Sebaliknya, jika sinyal tidak diterima maka gambar-suara tidak muncul. Dengan
siaran digital, kualitas gambar dan suara yang diterima pemirsa jauh lebih baik
dibandingkan siaran analog, dimana tidak ada lagi gambar yang berbayang atau
segala bentuk noise (bintik-bintik semut) pada monitor TV. Pada era penyiaran
digital, penonton TV tidak hanya menonton program siaran tetapi juga bisa
mendapat fasilitas tambahan seperti EPG (Electronic Program Guide) untuk
mengetahui acara-acara yang telah dan akan ditayangkan kemudian. Dengan siaran
digital, terdapat kemampuan penyediaan layanan interaktif dimana pemirsa dapat
secara langsung memberikan rating terhadap suara program siaran.
Semua negara
telah menetapkan tahun migrasi dari siaran analog ke digital.

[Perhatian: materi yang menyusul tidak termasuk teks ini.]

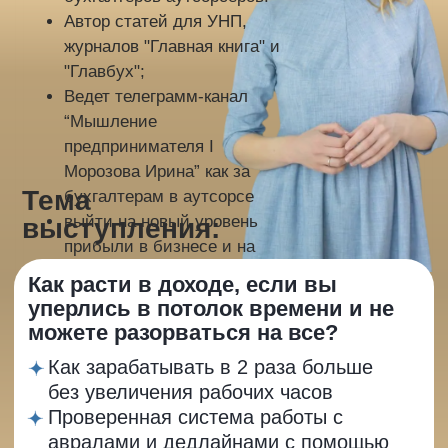
Стала
кандидатом наук
в 20 лет
Вела
конференцию в
Кремле на 6000
человек
Снималась в кино
и участвовала в
программе “Пусть
говорят”
Первое рабочее
место –
генеральный
директор
Спит 3-4 часа в
сутки
УЧАСТВОВАТЬ БЕСПЛАТНО
КУПИТЬ ЗАПИСЬ ЗА 2990 РУБ.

Negara-negara maju di Eropa dan Amerika Serikat bahkan telah
mematikan siaran analog (analog switch-off) dan beralih ke siaran
digital. Pemerintah Indonesia menetapkan bahwa
selambat-lambatnya implementasi penyiaran digital dimulai tahun 2012
dan di tahun-tahun berikutnya di kota-kota besar yang telah bersiaran
digital akan dilakukan analog switch-off. Dalam roadmap implementasi penyiaran
televisi digital, Pemerintah merencanakan bahwa tahun 2018 akan
dilakukan analog switch-off secara nasional. Oleh karena itu, sejak
kini masyarakat dan para pelaku industri agar mempersiapkan
diri untuk melakukan migrasi dari era penyiaran televisi
analog menuju era penyiaran televisi digital. Selain pemerintah,
beberapa pihak telah melakukan persiapan menghadapi migrasi ini. Para pelaku
industri penyiaran, dalam hal ini industri radio dan televisilah yang paling
banyak terlihat melakukan persiapan. Industri penyiaran TV telah melakukan
ujicoba siaran digital melalui pembentukan konsorsium TV digital yang khusus
disiapkan untuk menyesuaikan diri dengan model bisnis TV digital. Ini juga
mengawali satu era dimana Diversity of Ownership telah dapat mulai diposisikan
kembali secara proposional, walau belum optimal. Tidak dipungkiri bahwa sekilas
tampak pemerintahlah yang paling banyak memperoleh digital deviden dari migrasi
ini, yaitu semakin banyaknya alokasi frekuensi yang dapat “dijual” kepada para
pelaku bisnis penyiaran TV. Sementara para pelaku bisnis dari kalangan swasta
seolah harus puas menghadapi ‘digital consequent’-nya,
tanpa bisa berbuat banyak demi menjaga kesempatan untuk tetap berbisnis di
bidang ini. Namun bila lebih jauh dipelajari, sebenarnya proses migrasi ini
dapat memberikan deviden bagi seluruh stakeholder. Hal ini sangat tergantung
dari kesiapan masing-masing pihak dalam menyikapinya. Teknologi siaran digital
menawarkan integrasi dengan layanan interaktif dimana TV digital memiliki
layanan komunikasi dua arah layaknya internet. Siaran televisi digital
terestrial dapat diterima oleh sistem penerimaan televisi tidak bergerak maupun
sistem penerimaan televisi bergerak. Kebutuhan daya pancar televisi digital
yang lebih kecil menyebabkan siaran dapat diterima dengan baik meski alat
penerima siaran bergerak dalam kecepatan tinggi seperti di dalam mobil dan
kereta. TV digital memungkinkan penyiaran saluran dan layanan yang lebih
banyak daripada televisi analog. Penyelenggara siaran dapat menyiarkan program
mereka secara digital dan memberi kesempatan terhadap peluang bisnis
pertelevisian dengan konten yang lebih kreatif, menarik, dan
bervariasi. Siaran menggunakan sistem digital memiliki ketahanan terhadap
gangguan dan mudah untuk diperbaiki kode digitalnya melalui kode koreksi error.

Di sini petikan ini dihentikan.